Supplied data Block Start

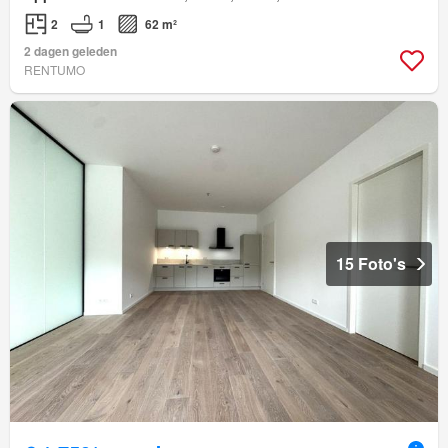
2
1
62 m²
2 dagen geleden
RENTUMO
15 Foto's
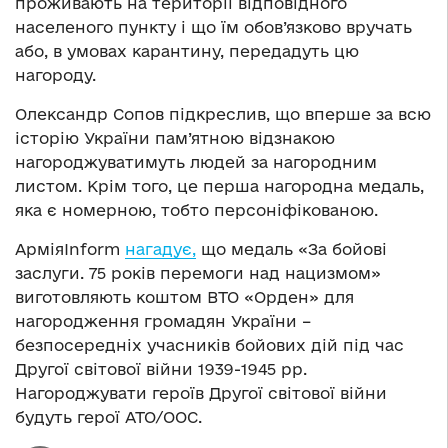
проживають на території відповідного
населеного пункту і що їм обов’язково вручать
або, в умовах карантину, передадуть цю
нагороду.
Олександр Сопов підкреслив, що вперше за всю
історію України пам’ятною відзнакою
нагороджуватимуть людей за нагородним
листом. Крім того, це перша нагородна медаль,
яка є номерною, тобто персоніфікованою.
АрміяInform
нагадує,
що медаль «За бойові
заслуги. 75 років перемоги над нацизмом»
виготовляють коштом ВТО «Орден» для
нагородження громадян України –
безпосередніх учасників бойових дій під час
Другої світової війни 1939-1945 рр.
Нагороджувати героїв Другої світової війни
будуть герої АТО/ООС.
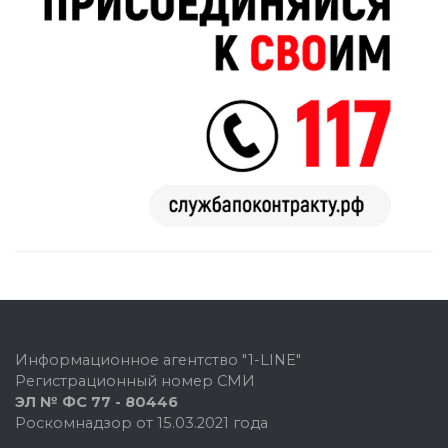
Информационное агентство "1-LINE"
Регистрационный номер СМИ
ЭЛ № ФС 77 - 80446
Роскомнадзор от 15.03.2021 года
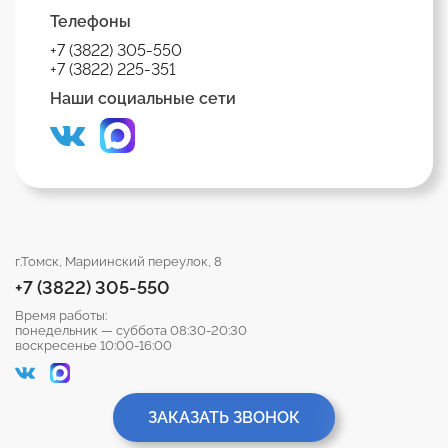
Телефоны
+7 (3822) 305-550
+7 (3822) 225-351
Наши социальные сети
г.Томск, Мариинский переулок, 8
+7 (3822) 305-550
Время работы:
понедельник — суббота 08:30-20:30
воскресенье 10:00-16:00
ЗАКАЗАТЬ ЗВОНОК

Supplied data Block End

Activity: Transcribe each entry exactly; images stay out.

Response to the task:
2
1
62 m²
2 dagen geleden
RENTUMO
15 Foto's
проживають на території відповідного
населеного пункту і що їм обов’язково вручать
або, в умовах карантину, передадуть цю
нагороду.
Олександр Сопов підкреслив, що вперше за всю
історію України пам’ятною відзнакою
нагороджуватимуть людей за нагородним
листом. Крім того, це перша нагородна медаль,
яка є номерною, тобто персоніфікованою.
АрміяInform
нагадує,
що медаль «За бойові
заслуги. 75 років перемоги над нацизмом»
виготовляють коштом ВТО «Орден» для
нагородження громадян України –
безпосередніх учасників бойових дій під час
Другої світової війни 1939-1945 рр.
Нагороджувати героїв Другої світової війни
будуть герої АТО/ООС.
Информационное агентство "1-LINE"
Регистрационный номер СМИ
ЭЛ № ФС 77 - 80446
Роскомнадзор от 15.03.2021 года
Телефоны
+7 (3822) 305-550
+7 (3822) 225-351
Наши социальные сети
г.Томск, Мариинский переулок, 8
+7 (3822) 305-550
Время работы:
понедельник — суббота 08:30-20:30
воскресенье 10:00-16:00
ЗАКАЗАТЬ ЗВОНОК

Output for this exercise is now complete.